Trina and I had been going to the flower district since we first moved to LA from Atlanta, nearly ten years earlier. Located downtown, only blocks away from the huge aquamarine convention center and the massive Staples Center, home court of the Los Angeles Lakers, the flower mart was part of a larger area that housed the city’s garment, jewelry, and fabric districts. In cramped, airless buildings, immigrant women who couldn’t say union in English bent over sewing machines, stitching the bodices of prom gowns and swimsuits.

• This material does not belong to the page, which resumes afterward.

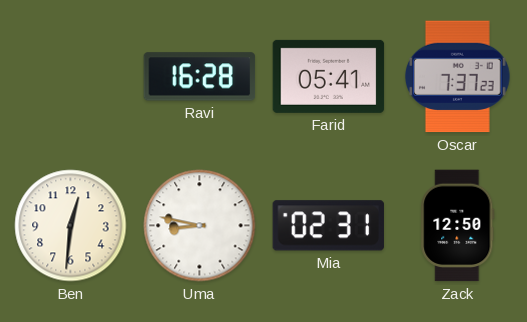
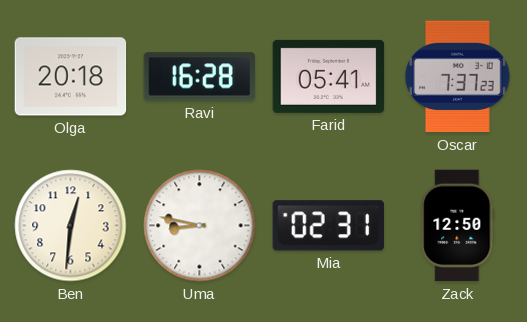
Olga: none -> 20:18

Koreans mostly sold not-so-well-known brands and designer knockoffs. Israeli wholesale jewelers played dialing for diamonds. And Iranian merchants offered fine silks, woolens, and blends for less than a third of the price of the city’s retail fabric shops. It was Seoul meets Tel Aviv meets Tehran as borders blended.
The flowers were the province of the Latinos, and there was as much Spanish as English, not to mention Spanglish, in the air as Trina and I meandered from florist to florist. Sellers were set up in adjacent stalls under one gigantic roof. Prices and quality varied, and years of experience, as well as my southern-girl origins, had taught me that it paid to compare. Trina, on the other hand, was not the child of a grandmother who’d survived the Depression and had instilled in her the belief that frugality and deferred gratification were the only entrance fees for Baptist heaven. I had indulged my daughter when she was a child. I hadn’t overindulged her, but I had wanted her to grow up feeling as entitled to lessons and trips as the white kids at her private schools. That Saturday morning, her sense of entitlement was in full display; she stopped at each flower stall and said, “Mommee, let’s get some of these,” with no regard for cost.
That baby voice again. My daughter acted more like a preadolescent than someone now legally entitled to do whatever she wanted without my permission. Watching her drift from flower to flower, I had the feeling that she would be a child for a while longer.
The birds-of-paradise caught my eye. They were huge and bright, and even though the same flowers dotted many of the lawns in my neighborhood, they didn’t grow on mine. “How much?” I asked a stocky man who had just wrapped up flowers for another customer.
“They very beautiful now.”
“Yes, they are. How much? ¿Cuanto cuesto?”
As he added up numbers in his head, a young white couple behind me chatted animatedly. I heard the words screenplay, producer, and green light and turned to see the requisite bony blond girl and her handsome, scruffy boyfriend. They weren’t much older than Trina. In Los Angeles, Hollywood hopefuls are as ubiquitous as the lattes grandes they slurp. There is no escaping their driving ambition. Irritation swept over me. Just looking at them, I wanted to slap both those faces, to knock away the self-assurance that was etched there. They were bubbling over with enthusiasm and confidence, so sure they were on their way. I didn’t want their oh-so-important moneymaking dreams to come true. The last thing on this earth I wanted to see was more of their images on screen, more of them kissing, having fun, being dramatic, or saving the day. I gave them a surly glance, but they didn’t even notice.